On May 14, the O’Fallon City Council passed an ordinance naming the James Audrain Homestead site and Native American Mound site in Dames Park as historic elements. The two sites are unrelated to each other, but both are historically significant.
John Goings, chairman of the O’Fallon Historic Preservation Commission, said the age of the Dames mound had been estimated to be between 700 B.C.-3000 B.C. James Audrain, one of the very first O’Fallon settlers, is suspected to have built a home, tavern and mill in the area, where he lived and worked up until 1831.
Goings said that in its heyday, the burial mound probably would have functioned like a modern-day funeral home. A crematorium would have sat on top of the hill, and ancient leaders of important communities likely would have been on the perimeter of the mound.
Goings said the creek running through Dames Park contains a lot of Burlington Chert, making the area a prime spot for native Americans to gather materials for tools.
“It’s a type of stone that is very conducive to flint knapping and tool manufacturing,” Goings said. “So it was highly, highly prized in native cultures back then in that time period because of its workability and strength. So it makes sense that native people would be living in that area at that time.”
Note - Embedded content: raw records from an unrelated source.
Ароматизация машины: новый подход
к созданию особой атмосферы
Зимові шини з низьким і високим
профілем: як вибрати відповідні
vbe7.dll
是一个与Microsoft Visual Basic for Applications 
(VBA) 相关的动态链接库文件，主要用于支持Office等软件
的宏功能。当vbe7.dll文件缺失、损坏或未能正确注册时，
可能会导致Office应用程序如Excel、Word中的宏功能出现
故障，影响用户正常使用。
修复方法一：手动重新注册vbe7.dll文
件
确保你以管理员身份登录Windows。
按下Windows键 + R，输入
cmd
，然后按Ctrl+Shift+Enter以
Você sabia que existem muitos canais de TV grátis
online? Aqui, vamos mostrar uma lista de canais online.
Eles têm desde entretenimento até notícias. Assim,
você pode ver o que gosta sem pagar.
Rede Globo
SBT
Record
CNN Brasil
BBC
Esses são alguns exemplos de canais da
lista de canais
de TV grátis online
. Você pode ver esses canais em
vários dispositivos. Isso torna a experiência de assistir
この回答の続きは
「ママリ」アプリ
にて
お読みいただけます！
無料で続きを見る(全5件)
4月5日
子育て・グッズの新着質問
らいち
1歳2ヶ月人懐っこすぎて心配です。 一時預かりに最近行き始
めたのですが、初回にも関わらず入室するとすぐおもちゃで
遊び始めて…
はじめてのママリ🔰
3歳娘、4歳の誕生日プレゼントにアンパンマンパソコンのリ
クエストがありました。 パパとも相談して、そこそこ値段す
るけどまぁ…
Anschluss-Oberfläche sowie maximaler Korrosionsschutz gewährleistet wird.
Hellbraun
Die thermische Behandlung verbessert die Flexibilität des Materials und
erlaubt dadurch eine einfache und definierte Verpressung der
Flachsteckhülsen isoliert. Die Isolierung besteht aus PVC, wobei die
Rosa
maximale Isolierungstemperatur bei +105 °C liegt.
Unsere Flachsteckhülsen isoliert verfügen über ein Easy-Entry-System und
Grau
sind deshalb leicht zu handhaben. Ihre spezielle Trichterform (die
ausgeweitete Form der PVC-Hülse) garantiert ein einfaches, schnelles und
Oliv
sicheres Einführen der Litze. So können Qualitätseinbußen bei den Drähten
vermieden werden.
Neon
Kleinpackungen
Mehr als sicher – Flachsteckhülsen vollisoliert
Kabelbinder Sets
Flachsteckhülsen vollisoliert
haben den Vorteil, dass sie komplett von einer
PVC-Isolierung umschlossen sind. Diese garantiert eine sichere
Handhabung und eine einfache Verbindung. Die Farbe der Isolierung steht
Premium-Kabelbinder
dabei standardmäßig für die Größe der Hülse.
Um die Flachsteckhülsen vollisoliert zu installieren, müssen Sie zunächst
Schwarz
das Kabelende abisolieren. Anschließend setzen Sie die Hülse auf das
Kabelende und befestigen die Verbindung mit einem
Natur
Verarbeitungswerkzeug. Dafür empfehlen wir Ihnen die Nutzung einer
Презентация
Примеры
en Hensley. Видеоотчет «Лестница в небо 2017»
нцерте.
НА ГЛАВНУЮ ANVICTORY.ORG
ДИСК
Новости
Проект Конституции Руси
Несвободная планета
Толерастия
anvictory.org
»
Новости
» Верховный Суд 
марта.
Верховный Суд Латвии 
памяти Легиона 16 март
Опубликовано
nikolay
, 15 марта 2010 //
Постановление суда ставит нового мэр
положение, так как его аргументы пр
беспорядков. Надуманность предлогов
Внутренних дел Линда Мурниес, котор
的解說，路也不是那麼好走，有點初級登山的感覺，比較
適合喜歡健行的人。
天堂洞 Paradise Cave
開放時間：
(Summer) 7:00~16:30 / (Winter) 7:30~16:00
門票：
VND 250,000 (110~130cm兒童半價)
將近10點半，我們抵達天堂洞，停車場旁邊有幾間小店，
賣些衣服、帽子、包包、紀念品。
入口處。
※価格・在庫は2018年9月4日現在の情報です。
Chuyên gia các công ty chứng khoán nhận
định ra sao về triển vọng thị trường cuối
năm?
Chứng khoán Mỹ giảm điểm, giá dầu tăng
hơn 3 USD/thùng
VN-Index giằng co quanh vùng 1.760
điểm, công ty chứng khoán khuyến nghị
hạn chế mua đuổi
The Audrain homestead was settled after the War of 1812, in which James Audrain fought. Goings said Audrain’s tavern and mill were some of the first commercial enterprises in the area.
“Audrain, being one of the earliest settlers to what has become the city of O’Fallon is certainly noteworthy,” Goings said.
The O’Fallon Parks and Recreation Department had previously contracted Joe Harl, from the Archeological Research Center of St. Louis, to do exploratory digs around the Audrain homestead.
During these digs, Harl said his team unearthed foundations to an old home, though it was not clear whether the foundations belonged to Audrain’s original home, or to his son’s home.
“The Audrain site is significant because, really, it is the beginning of O’Fallon,” Harl said. He added that digging through sites like the Audrain homestead can lead to fascinating insights into the ways of life in the 1800s, such as the dishes that homesteaders used as well as their customs and stations in life.
“During the early 1800s, (people) had very decorative, very ornate plates,” Harl said. “Because it was oftentimes thought that, even for the people living in the most remote places, like the Audrains, having an English tea set was a very important thing, so you could entertain guests properly.”
Goings said initially the commission wants to create some walking trails and signage around the sites to teach passersby about each location’s history. He also said the commission would be seeking to place the two new landmarks on the national historic register, which would hopefully open the door to grants and funding for the improvements the commission is seeking to make and for more research on the Audrain site.
Getting the sites recognized at the city level is a first for the relatively young Historic Preservation Commission, according to Goings.
“These two sites are the first of what we are hoping will be many O’Fallon historic preservation sites,” Goings said.